§ **What is needed**:
Within the records below, find each line with the word "دوره" and copy it out.

§ **Dataset entries**:
——————
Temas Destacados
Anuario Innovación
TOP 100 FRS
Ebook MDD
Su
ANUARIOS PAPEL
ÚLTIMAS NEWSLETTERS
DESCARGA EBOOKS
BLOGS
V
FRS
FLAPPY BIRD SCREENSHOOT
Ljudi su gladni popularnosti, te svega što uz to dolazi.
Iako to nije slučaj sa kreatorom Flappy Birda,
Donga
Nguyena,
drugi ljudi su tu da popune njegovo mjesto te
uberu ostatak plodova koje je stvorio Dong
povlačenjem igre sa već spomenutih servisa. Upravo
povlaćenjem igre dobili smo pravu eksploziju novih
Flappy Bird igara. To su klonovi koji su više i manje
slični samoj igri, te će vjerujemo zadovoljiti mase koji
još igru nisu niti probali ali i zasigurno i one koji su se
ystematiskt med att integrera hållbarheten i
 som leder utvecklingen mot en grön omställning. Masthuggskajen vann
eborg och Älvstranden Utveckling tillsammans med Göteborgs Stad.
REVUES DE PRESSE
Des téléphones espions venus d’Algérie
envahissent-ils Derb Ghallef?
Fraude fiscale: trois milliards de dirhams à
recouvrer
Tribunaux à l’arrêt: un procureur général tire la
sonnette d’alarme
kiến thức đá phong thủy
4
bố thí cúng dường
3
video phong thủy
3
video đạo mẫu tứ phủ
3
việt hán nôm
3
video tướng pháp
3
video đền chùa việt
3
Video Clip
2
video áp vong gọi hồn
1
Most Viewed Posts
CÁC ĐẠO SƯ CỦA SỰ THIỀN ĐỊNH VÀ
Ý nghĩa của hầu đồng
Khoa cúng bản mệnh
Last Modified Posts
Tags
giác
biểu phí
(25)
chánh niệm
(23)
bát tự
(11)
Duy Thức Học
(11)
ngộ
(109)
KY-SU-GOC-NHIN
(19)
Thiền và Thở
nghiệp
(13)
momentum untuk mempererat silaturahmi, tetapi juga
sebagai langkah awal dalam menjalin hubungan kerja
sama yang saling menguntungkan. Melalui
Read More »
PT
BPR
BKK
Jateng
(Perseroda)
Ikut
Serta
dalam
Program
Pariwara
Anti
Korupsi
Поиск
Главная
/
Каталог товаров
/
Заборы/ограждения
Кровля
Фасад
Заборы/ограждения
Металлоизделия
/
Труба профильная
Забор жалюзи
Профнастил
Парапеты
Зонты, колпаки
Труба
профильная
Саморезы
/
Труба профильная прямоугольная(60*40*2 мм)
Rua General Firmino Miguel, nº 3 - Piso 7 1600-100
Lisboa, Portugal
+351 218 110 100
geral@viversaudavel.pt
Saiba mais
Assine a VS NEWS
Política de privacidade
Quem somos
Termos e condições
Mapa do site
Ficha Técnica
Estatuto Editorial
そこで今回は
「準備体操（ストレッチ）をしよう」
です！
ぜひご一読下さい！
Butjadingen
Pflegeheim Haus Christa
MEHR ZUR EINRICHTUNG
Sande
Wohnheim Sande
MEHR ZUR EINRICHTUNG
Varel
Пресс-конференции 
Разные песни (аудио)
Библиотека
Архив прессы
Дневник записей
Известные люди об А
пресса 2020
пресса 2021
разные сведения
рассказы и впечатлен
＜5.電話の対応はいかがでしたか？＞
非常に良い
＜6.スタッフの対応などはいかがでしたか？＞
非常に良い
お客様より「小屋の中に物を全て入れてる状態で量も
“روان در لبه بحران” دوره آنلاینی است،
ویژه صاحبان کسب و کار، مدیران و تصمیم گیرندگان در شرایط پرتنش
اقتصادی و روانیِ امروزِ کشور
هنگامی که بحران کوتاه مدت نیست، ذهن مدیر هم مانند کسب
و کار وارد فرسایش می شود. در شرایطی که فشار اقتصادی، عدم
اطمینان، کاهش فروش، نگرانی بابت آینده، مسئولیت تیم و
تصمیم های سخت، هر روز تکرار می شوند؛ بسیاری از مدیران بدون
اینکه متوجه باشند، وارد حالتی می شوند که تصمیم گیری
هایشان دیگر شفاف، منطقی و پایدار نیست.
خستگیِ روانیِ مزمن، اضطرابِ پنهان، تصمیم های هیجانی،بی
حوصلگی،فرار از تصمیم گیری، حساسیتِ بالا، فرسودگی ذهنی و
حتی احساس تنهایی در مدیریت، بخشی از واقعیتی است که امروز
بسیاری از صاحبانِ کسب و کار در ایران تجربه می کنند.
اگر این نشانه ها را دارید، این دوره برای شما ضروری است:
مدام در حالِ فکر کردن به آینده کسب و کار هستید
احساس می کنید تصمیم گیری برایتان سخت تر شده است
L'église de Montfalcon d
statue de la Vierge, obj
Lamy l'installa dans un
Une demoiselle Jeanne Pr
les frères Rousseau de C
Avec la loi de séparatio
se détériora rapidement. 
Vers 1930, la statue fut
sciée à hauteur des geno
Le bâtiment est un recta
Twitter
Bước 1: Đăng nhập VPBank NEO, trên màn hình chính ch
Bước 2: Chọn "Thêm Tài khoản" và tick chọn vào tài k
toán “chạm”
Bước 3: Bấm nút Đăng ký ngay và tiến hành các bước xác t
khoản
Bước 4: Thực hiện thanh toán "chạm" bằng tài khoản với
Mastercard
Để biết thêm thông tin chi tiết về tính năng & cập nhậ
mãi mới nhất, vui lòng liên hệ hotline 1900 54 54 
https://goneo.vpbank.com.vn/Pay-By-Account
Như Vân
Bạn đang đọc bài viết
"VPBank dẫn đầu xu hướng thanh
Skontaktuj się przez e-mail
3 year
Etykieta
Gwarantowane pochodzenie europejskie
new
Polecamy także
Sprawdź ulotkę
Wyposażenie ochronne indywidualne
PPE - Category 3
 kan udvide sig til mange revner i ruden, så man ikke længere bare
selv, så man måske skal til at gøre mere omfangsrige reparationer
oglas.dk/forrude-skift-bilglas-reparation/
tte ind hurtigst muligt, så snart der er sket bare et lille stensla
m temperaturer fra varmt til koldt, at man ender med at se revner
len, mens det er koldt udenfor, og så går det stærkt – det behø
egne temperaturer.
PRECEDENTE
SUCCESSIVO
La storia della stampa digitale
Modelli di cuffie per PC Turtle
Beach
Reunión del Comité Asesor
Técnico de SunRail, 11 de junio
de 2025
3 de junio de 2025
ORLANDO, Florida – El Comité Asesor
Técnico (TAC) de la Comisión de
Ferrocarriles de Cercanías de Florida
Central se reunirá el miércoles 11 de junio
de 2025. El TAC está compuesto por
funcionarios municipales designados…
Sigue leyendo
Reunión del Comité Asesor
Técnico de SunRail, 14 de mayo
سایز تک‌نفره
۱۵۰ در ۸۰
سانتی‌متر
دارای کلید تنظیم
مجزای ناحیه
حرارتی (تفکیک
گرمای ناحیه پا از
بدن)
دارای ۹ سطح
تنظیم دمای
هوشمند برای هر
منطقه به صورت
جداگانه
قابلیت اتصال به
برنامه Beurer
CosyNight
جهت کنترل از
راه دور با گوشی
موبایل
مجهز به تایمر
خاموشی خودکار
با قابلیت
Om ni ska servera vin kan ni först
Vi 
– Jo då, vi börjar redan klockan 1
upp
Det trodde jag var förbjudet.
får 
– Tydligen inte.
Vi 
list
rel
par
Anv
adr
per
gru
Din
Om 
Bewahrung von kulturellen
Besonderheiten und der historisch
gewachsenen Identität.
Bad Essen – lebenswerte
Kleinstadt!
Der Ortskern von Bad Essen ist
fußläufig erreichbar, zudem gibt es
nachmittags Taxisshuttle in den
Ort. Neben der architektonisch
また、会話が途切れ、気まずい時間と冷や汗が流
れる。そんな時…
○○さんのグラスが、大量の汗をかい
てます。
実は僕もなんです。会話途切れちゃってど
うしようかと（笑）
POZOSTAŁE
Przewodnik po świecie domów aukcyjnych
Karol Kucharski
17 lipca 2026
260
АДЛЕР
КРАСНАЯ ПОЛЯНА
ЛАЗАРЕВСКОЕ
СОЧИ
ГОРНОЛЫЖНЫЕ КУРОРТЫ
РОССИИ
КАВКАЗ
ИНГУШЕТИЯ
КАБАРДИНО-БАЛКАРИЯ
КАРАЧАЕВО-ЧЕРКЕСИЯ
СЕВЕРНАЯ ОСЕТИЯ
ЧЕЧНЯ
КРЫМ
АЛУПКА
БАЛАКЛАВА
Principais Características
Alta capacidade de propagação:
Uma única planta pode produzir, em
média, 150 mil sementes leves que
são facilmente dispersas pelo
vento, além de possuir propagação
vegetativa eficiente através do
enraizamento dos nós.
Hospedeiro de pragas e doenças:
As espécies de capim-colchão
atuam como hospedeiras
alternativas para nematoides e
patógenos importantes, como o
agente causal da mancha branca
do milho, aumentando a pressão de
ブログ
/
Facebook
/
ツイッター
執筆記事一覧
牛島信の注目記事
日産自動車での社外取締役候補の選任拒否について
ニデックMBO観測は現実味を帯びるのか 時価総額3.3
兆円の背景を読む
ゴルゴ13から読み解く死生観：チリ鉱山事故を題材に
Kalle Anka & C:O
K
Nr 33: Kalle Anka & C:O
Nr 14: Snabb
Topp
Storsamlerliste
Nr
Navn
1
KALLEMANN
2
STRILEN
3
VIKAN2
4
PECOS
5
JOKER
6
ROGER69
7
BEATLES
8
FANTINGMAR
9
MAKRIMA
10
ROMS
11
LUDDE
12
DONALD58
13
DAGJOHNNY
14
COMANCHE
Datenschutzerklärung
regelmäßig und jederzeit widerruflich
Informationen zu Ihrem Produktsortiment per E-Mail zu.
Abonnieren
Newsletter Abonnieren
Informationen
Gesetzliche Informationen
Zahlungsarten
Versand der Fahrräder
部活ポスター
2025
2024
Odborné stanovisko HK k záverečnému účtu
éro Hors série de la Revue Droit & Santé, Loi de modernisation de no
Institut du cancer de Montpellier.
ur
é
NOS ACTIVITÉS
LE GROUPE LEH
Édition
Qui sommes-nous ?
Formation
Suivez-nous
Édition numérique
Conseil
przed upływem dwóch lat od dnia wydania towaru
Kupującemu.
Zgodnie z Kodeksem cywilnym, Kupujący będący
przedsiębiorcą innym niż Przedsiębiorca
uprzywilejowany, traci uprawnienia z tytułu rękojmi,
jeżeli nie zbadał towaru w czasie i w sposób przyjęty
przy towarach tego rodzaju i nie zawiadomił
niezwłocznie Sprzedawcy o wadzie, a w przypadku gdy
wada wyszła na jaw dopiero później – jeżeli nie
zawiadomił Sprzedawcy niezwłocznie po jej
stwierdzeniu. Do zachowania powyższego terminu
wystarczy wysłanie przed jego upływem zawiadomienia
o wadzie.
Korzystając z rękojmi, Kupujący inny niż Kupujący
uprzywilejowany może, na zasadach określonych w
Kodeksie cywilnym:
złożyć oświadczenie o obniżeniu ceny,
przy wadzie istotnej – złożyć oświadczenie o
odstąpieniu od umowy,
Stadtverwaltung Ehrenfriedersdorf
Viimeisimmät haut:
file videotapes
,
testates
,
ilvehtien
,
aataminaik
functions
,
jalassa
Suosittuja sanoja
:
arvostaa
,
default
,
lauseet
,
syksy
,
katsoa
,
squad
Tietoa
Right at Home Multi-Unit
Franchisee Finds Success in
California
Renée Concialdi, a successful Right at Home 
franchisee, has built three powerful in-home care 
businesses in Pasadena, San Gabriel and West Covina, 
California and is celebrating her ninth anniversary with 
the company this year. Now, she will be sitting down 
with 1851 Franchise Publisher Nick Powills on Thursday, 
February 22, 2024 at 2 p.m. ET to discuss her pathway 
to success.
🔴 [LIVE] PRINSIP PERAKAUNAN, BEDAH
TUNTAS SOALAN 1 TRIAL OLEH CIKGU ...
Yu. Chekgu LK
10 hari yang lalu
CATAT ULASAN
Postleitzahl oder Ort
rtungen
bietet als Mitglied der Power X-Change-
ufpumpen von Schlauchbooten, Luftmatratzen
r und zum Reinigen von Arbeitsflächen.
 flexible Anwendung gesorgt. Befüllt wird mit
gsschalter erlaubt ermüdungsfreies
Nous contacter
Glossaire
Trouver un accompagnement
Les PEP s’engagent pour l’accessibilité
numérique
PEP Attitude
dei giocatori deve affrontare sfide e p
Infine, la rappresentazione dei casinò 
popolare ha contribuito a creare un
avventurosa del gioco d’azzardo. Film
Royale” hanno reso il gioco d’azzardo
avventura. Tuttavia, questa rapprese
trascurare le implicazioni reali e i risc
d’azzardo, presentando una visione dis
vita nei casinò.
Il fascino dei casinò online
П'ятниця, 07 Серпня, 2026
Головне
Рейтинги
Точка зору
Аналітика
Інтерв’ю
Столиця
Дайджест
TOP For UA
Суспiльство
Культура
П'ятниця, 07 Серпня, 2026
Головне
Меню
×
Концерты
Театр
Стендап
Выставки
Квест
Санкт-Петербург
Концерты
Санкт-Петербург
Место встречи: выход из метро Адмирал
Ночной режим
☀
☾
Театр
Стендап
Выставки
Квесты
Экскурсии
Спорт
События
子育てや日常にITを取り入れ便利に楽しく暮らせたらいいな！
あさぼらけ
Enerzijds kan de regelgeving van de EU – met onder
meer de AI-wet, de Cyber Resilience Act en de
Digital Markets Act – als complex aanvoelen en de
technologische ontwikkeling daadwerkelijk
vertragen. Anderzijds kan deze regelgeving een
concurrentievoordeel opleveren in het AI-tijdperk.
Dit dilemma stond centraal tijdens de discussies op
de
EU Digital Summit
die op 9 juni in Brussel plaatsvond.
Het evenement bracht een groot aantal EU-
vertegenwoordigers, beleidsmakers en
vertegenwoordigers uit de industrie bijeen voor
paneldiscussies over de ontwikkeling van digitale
——————
§ **Result of the task**:
“روان در لبه بحران” دوره آنلاینی است،
اگر این نشانه ها را دارید، این دوره برای شما ضروری است:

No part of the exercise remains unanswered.